------ INFORMATION SHOWN

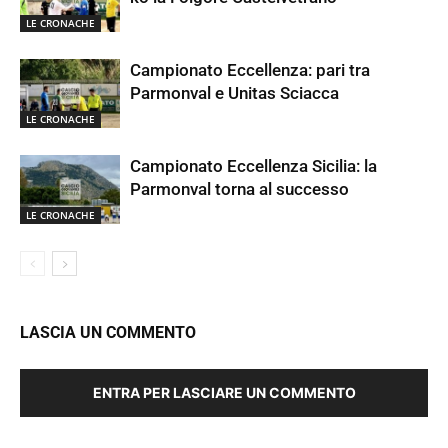
LE CRONACHE
Campionato Eccellenza: pari tra
Parmonval e Unitas Sciacca
LE CRONACHE
Campionato Eccellenza Sicilia: la
Parmonval torna al successo
LE CRONACHE
LASCIA UN COMMENTO
ENTRA PER LASCIARE UN COMMENTO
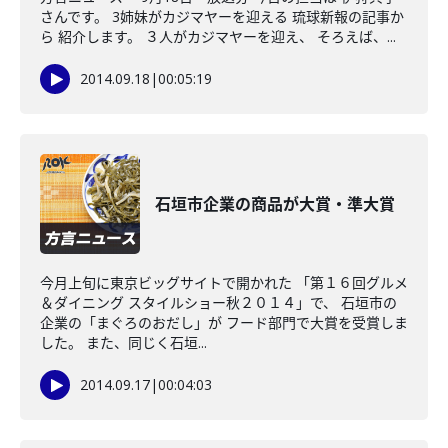
さんです。 3姉妹がカジマヤーを迎える 琉球新報の記事か
ら 紹介します。 ３人がカジマヤーを迎え、 そろえば、...
2014.09.18
|
00:05:19
石垣市企業の商品が大賞・準大賞
今月上旬に東京ビッグサイトで開かれた 「第１６回グルメ
＆ダイニング スタイルショー秋２０１４」で、 石垣市の
企業の「まぐろのおだし」が フード部門で大賞を受賞しま
した。 また、同じく石垣...
2014.09.17
|
00:04:03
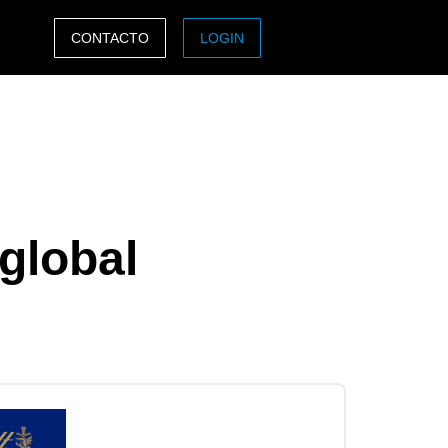
CONTACTO
LOGIN
ASIA PACIFIC
sh)
Australia (English)
India (English)
日本（日本語)
 global
Singapore (English)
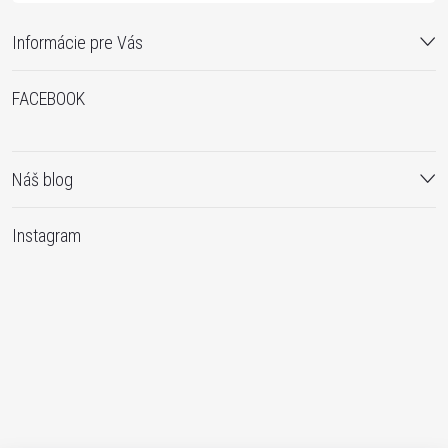
Informácie pre Vás
FACEBOOK
Náš blog
Instagram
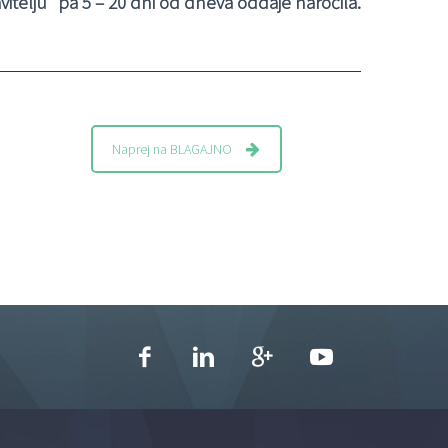
vitelju” pa 5 – 20 dni od dneva oddaje naročila.
Naprej na BLAGAJNO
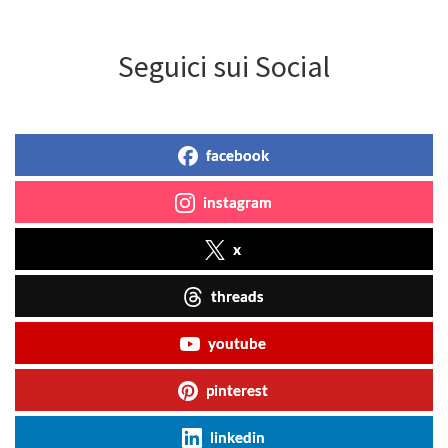
Seguici sui Social
facebook
instagram
x
threads
youtube
pinterest
linkedin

------------

§ **WORK INSTRUCTION**: Copy every record exactly, but skip the pictures.

§ **RESULT**:
LE CRONACHE
Campionato Eccellenza: pari tra
Parmonval e Unitas Sciacca
LE CRONACHE
Campionato Eccellenza Sicilia: la
Parmonval torna al successo
LE CRONACHE
LASCIA UN COMMENTO
ENTRA PER LASCIARE UN COMMENTO
さんです。 3姉妹がカジマヤーを迎える 琉球新報の記事か
ら 紹介します。 ３人がカジマヤーを迎え、 そろえば、...
2014.09.18
|
00:05:19
石垣市企業の商品が大賞・準大賞
今月上旬に東京ビッグサイトで開かれた 「第１６回グルメ
＆ダイニング スタイルショー秋２０１４」で、 石垣市の
企業の「まぐろのおだし」が フード部門で大賞を受賞しま
した。 また、同じく石垣...
2014.09.17
|
00:04:03
CONTACTO
LOGIN
ASIA PACIFIC
sh)
Australia (English)
India (English)
日本（日本語)
 global
Singapore (English)
Informácie pre Vás
FACEBOOK
Náš blog
Instagram
vitelju” pa 5 – 20 dni od dneva oddaje naročila.
Naprej na BLAGAJNO
Seguici sui Social
facebook
instagram
x
threads
youtube
pinterest
linkedin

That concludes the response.